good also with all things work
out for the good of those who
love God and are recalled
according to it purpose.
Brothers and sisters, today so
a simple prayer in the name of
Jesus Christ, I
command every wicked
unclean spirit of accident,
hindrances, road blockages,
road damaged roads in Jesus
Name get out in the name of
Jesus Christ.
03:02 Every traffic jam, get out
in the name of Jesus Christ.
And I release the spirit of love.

......

__What to do__
Return, from the data above, each line in which the string "Christ" appears.

__Result for this task__
Jesus Christ, I
Jesus Christ.
in the name of Jesus Christ.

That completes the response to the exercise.